● Problem statement
Take the material below and output exactly the run of lines from the one containing "24 czerwca 2012 at 21:32" down to the one containing "4. In ogni caso sono computate so", with both included.

● Provided data
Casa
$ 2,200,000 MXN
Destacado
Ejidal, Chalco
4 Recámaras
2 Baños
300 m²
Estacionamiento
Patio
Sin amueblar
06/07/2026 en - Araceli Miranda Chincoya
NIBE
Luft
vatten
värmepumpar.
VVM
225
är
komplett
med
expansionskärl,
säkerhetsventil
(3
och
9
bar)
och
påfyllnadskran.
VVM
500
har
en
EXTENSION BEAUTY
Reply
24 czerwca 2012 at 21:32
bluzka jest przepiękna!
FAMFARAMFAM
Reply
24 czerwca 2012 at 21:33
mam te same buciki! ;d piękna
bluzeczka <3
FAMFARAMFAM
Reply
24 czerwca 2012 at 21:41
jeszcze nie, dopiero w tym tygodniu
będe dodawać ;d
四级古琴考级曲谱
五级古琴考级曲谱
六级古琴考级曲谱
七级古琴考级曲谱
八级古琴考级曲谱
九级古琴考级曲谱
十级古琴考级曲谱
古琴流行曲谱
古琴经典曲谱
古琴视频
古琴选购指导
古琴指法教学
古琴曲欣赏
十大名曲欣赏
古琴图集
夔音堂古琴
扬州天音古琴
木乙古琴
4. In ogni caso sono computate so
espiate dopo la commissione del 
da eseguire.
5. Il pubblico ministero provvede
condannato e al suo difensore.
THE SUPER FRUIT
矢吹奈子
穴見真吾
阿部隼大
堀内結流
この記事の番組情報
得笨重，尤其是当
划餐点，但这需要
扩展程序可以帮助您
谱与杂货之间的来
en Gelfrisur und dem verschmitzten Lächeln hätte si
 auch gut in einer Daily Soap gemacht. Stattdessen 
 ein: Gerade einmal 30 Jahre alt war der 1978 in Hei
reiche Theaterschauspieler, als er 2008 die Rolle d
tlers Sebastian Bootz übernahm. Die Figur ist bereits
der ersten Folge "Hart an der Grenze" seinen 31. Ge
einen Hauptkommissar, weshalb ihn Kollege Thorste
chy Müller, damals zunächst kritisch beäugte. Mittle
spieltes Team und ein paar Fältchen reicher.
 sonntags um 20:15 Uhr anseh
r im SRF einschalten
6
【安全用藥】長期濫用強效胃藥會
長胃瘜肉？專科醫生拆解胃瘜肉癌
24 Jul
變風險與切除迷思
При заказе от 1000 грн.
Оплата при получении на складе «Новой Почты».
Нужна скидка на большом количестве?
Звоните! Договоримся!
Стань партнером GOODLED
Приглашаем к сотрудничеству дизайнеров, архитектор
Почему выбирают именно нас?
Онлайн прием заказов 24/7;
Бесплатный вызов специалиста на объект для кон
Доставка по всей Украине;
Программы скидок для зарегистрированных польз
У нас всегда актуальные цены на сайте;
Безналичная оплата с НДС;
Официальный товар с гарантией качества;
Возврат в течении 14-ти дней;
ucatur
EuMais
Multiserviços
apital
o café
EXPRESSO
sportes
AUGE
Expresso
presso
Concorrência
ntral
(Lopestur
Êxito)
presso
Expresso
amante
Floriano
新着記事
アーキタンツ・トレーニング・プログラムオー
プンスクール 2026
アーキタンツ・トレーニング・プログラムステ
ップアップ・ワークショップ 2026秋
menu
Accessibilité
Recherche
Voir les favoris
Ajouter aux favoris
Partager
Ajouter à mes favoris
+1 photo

● The completed task
24 czerwca 2012 at 21:32
bluzka jest przepiękna!
FAMFARAMFAM
Reply
24 czerwca 2012 at 21:33
mam te same buciki! ;d piękna
bluzeczka <3
FAMFARAMFAM
Reply
24 czerwca 2012 at 21:41
jeszcze nie, dopiero w tym tygodniu
będe dodawać ;d
四级古琴考级曲谱
五级古琴考级曲谱
六级古琴考级曲谱
七级古琴考级曲谱
八级古琴考级曲谱
九级古琴考级曲谱
十级古琴考级曲谱
古琴流行曲谱
古琴经典曲谱
古琴视频
古琴选购指导
古琴指法教学
古琴曲欣赏
十大名曲欣赏
古琴图集
夔音堂古琴
扬州天音古琴
木乙古琴
4. In ogni caso sono computate so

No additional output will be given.